WORK TASK: Output the full listing exactly as written, with no pictures in it.

########

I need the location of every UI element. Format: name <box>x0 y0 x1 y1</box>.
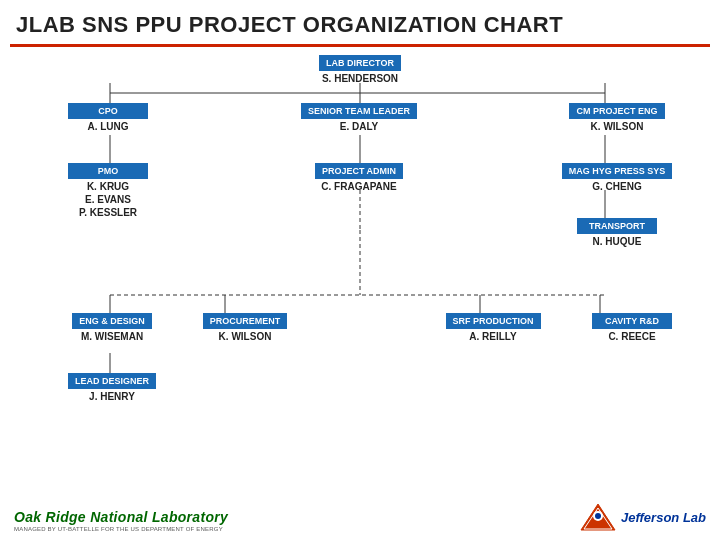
lab-director-label: LAB DIRECTOR <box>319 55 401 71</box>
pmo-name-3: P. KESSLER <box>79 207 137 218</box>
srf-production-box: SRF PRODUCTION A. REILLY <box>428 313 558 342</box>
lead-designer-box: LEAD DESIGNER J. HENRY <box>48 373 176 402</box>
ornl-sub: MANAGED BY UT-BATTELLE FOR THE US DEPART… <box>14 526 228 532</box>
cpo-name: A. LUNG <box>87 121 128 132</box>
procurement-label: PROCUREMENT <box>203 313 288 329</box>
footer: Oak Ridge National Laboratory MANAGED BY… <box>14 502 706 532</box>
project-admin-box: PROJECT ADMIN C. FRAGAPANE <box>280 163 438 192</box>
project-admin-label: PROJECT ADMIN <box>315 163 403 179</box>
procurement-name: K. WILSON <box>219 331 272 342</box>
pmo-label: PMO <box>68 163 148 179</box>
ornl-name: Oak Ridge National Laboratory <box>14 509 228 525</box>
senior-team-leader-name: E. DALY <box>340 121 379 132</box>
procurement-box: PROCUREMENT K. WILSON <box>185 313 305 342</box>
mag-hyg-name: G. CHENG <box>592 181 641 192</box>
pmo-name-1: K. KRUG <box>87 181 129 192</box>
cavity-rd-label: CAVITY R&D <box>592 313 672 329</box>
red-divider <box>10 44 710 47</box>
cm-project-eng-label: CM PROJECT ENG <box>569 103 664 119</box>
pmo-name-2: E. EVANS <box>85 194 131 205</box>
jlab-logo: Jefferson Lab <box>579 502 706 532</box>
org-chart: LAB DIRECTOR S. HENDERSON CPO A. LUNG SE… <box>10 55 710 465</box>
cm-project-eng-name: K. WILSON <box>591 121 644 132</box>
cpo-label: CPO <box>68 103 148 119</box>
mag-hyg-box: MAG HYG PRESS SYS G. CHENG <box>537 163 697 192</box>
transport-label: TRANSPORT <box>577 218 657 234</box>
senior-team-leader-box: SENIOR TEAM LEADER E. DALY <box>265 103 453 132</box>
mag-hyg-label: MAG HYG PRESS SYS <box>562 163 673 179</box>
lab-director-box: LAB DIRECTOR S. HENDERSON <box>275 55 445 84</box>
pmo-box: PMO K. KRUG E. EVANS P. KESSLER <box>48 163 168 218</box>
transport-box: TRANSPORT N. HUQUE <box>537 218 697 247</box>
cpo-box: CPO A. LUNG <box>48 103 168 132</box>
cavity-rd-name: C. REECE <box>608 331 655 342</box>
jlab-text: Jefferson Lab <box>621 510 706 525</box>
cavity-rd-box: CAVITY R&D C. REECE <box>568 313 696 342</box>
lab-director-name: S. HENDERSON <box>322 73 398 84</box>
jlab-icon <box>579 502 617 532</box>
srf-production-name: A. REILLY <box>469 331 516 342</box>
eng-design-name: M. WISEMAN <box>81 331 143 342</box>
cm-project-eng-box: CM PROJECT ENG K. WILSON <box>537 103 697 132</box>
eng-design-box: ENG & DESIGN M. WISEMAN <box>48 313 176 342</box>
transport-name: N. HUQUE <box>593 236 642 247</box>
ornl-logo: Oak Ridge National Laboratory MANAGED BY… <box>14 509 228 532</box>
lead-designer-label: LEAD DESIGNER <box>68 373 156 389</box>
eng-design-label: ENG & DESIGN <box>72 313 152 329</box>
page-title: JLAB SNS PPU PROJECT ORGANIZATION CHART <box>0 0 720 44</box>
srf-production-label: SRF PRODUCTION <box>446 313 541 329</box>
svg-point-20 <box>595 513 601 519</box>
lead-designer-name: J. HENRY <box>89 391 135 402</box>
senior-team-leader-label: SENIOR TEAM LEADER <box>301 103 417 119</box>
project-admin-name: C. FRAGAPANE <box>321 181 396 192</box>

########

ANSWER:
I need the location of every UI element. Format: name <box>x0 y0 x1 y1</box>.
lab-director-label: LAB DIRECTOR <box>319 55 401 71</box>
pmo-name-3: P. KESSLER <box>79 207 137 218</box>
srf-production-box: SRF PRODUCTION A. REILLY <box>428 313 558 342</box>
lead-designer-box: LEAD DESIGNER J. HENRY <box>48 373 176 402</box>
ornl-sub: MANAGED BY UT-BATTELLE FOR THE US DEPART… <box>14 526 228 532</box>
cpo-name: A. LUNG <box>87 121 128 132</box>
procurement-label: PROCUREMENT <box>203 313 288 329</box>
footer: Oak Ridge National Laboratory MANAGED BY… <box>14 502 706 532</box>
project-admin-box: PROJECT ADMIN C. FRAGAPANE <box>280 163 438 192</box>
project-admin-label: PROJECT ADMIN <box>315 163 403 179</box>
procurement-name: K. WILSON <box>219 331 272 342</box>
pmo-label: PMO <box>68 163 148 179</box>
ornl-name: Oak Ridge National Laboratory <box>14 509 228 525</box>
senior-team-leader-name: E. DALY <box>340 121 379 132</box>
procurement-box: PROCUREMENT K. WILSON <box>185 313 305 342</box>
mag-hyg-name: G. CHENG <box>592 181 641 192</box>
pmo-name-1: K. KRUG <box>87 181 129 192</box>
cavity-rd-label: CAVITY R&D <box>592 313 672 329</box>
red-divider <box>10 44 710 47</box>
cm-project-eng-label: CM PROJECT ENG <box>569 103 664 119</box>
pmo-name-2: E. EVANS <box>85 194 131 205</box>
jlab-logo: Jefferson Lab <box>579 502 706 532</box>
org-chart: LAB DIRECTOR S. HENDERSON CPO A. LUNG SE… <box>10 55 710 465</box>
cm-project-eng-name: K. WILSON <box>591 121 644 132</box>
cpo-label: CPO <box>68 103 148 119</box>
mag-hyg-box: MAG HYG PRESS SYS G. CHENG <box>537 163 697 192</box>
transport-label: TRANSPORT <box>577 218 657 234</box>
senior-team-leader-box: SENIOR TEAM LEADER E. DALY <box>265 103 453 132</box>
mag-hyg-label: MAG HYG PRESS SYS <box>562 163 673 179</box>
lab-director-box: LAB DIRECTOR S. HENDERSON <box>275 55 445 84</box>
pmo-box: PMO K. KRUG E. EVANS P. KESSLER <box>48 163 168 218</box>
transport-box: TRANSPORT N. HUQUE <box>537 218 697 247</box>
cpo-box: CPO A. LUNG <box>48 103 168 132</box>
cavity-rd-name: C. REECE <box>608 331 655 342</box>
jlab-text: Jefferson Lab <box>621 510 706 525</box>
cavity-rd-box: CAVITY R&D C. REECE <box>568 313 696 342</box>
lab-director-name: S. HENDERSON <box>322 73 398 84</box>
jlab-icon <box>579 502 617 532</box>
srf-production-name: A. REILLY <box>469 331 516 342</box>
eng-design-name: M. WISEMAN <box>81 331 143 342</box>
cm-project-eng-box: CM PROJECT ENG K. WILSON <box>537 103 697 132</box>
eng-design-box: ENG & DESIGN M. WISEMAN <box>48 313 176 342</box>
transport-name: N. HUQUE <box>593 236 642 247</box>
ornl-logo: Oak Ridge National Laboratory MANAGED BY… <box>14 509 228 532</box>
lead-designer-label: LEAD DESIGNER <box>68 373 156 389</box>
eng-design-label: ENG & DESIGN <box>72 313 152 329</box>
page-title: JLAB SNS PPU PROJECT ORGANIZATION CHART <box>0 0 720 44</box>
srf-production-label: SRF PRODUCTION <box>446 313 541 329</box>
svg-point-20 <box>595 513 601 519</box>
lead-designer-name: J. HENRY <box>89 391 135 402</box>
senior-team-leader-label: SENIOR TEAM LEADER <box>301 103 417 119</box>
project-admin-name: C. FRAGAPANE <box>321 181 396 192</box>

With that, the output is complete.